Abstract # 101:

Scheduled for Saturday, August 26, 2017 02:15 PM-02:30 PM: (National Ballroom Salon B) Oral Presentation


A. N. Mancini1,2, A. Chandrashekar3 and A. L. Baden1,2,3
1The Graduate Center of The City University of New York, Department of Anthropology, 365 Fifth Ave. , New York, NY 10016, USA, 2New York Consortium in Evolutionary Primatology , 3Hunter College of The City University of New York, New York, NY 10065
     Habitat loss and fragmentation are among the greatest extinction threats to species worldwide. Large, continuous tracts of forest- such as those found in national parks- are considered crucial for protecting biodiversity and maintaining population cohesion and genetic variability across taxa. We sought to determine the efficacy with which a national park maintained genetic structure and diversity within the Critically Endangered black-and-white ruffed lemur (Varecia variegata).
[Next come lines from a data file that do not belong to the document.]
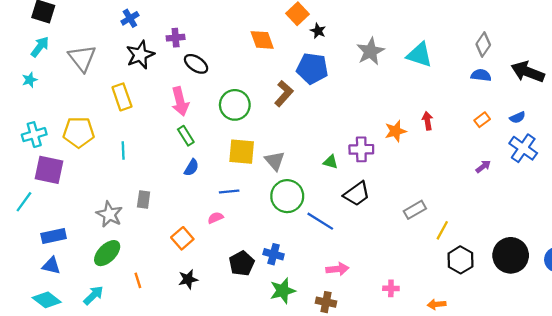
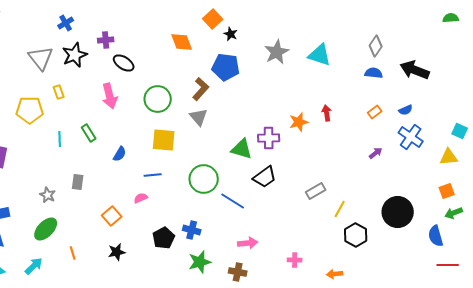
gray triangle: (82, 58) -> (41, 58), moved
yellow rectangle: (122, 97) -> (59, 92), size x0.6
yellow pentagon: (79, 132) -> (30, 110), moved
green rectangle: (186, 136) -> (89, 133), moved
gray triangle: (275, 161) -> (199, 117), moved
green triangle: (331, 162) -> (242, 149), size x1.6
gray star: (109, 214) -> (48, 195), size x0.7
black circle: (511, 255) -> (398, 212), moved

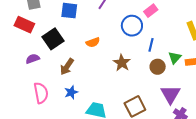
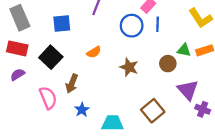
blue line: (151, 45) -> (158, 24), moved
green triangle: (175, 58) -> (184, 50), turned -48
purple semicircle: (33, 59) -> (18, 75), moved
pink semicircle: (41, 93) -> (48, 98), moved

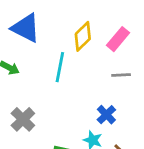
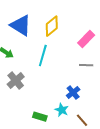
yellow diamond: (83, 36) -> (52, 26), moved
gray cross: (23, 119) -> (16, 80), moved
To achieve this, we collected 97 fecal samples from adult V. variegata at four locations within Ranomafana National Park (RNP) and identified 38 individuals using a suite of ten microsatellite markers. These data was used to evaluate genetic diversity and population genetic structure, as well as to test for evidence of population bottleneck signal. Both a Bayesian cluster analysis and a multivariate clustering method provided evidence for one genetic population within RNP. Mean number of alleles per locus was 4.00, and observed and expected heterozygosity were 0.628 and 0.624, respectively. These levels of genetic variability are similar to a previous study performed within the park, albeit lower than in several other lemur taxa. Additionally, evidence for a recent population bottleneck was found under all three mutation models assessed. Together, these results suggest that RNP has been successful in maintaining gene flow in V. variegata, although this population may have suffered a recent decline in population size and genetic diversity.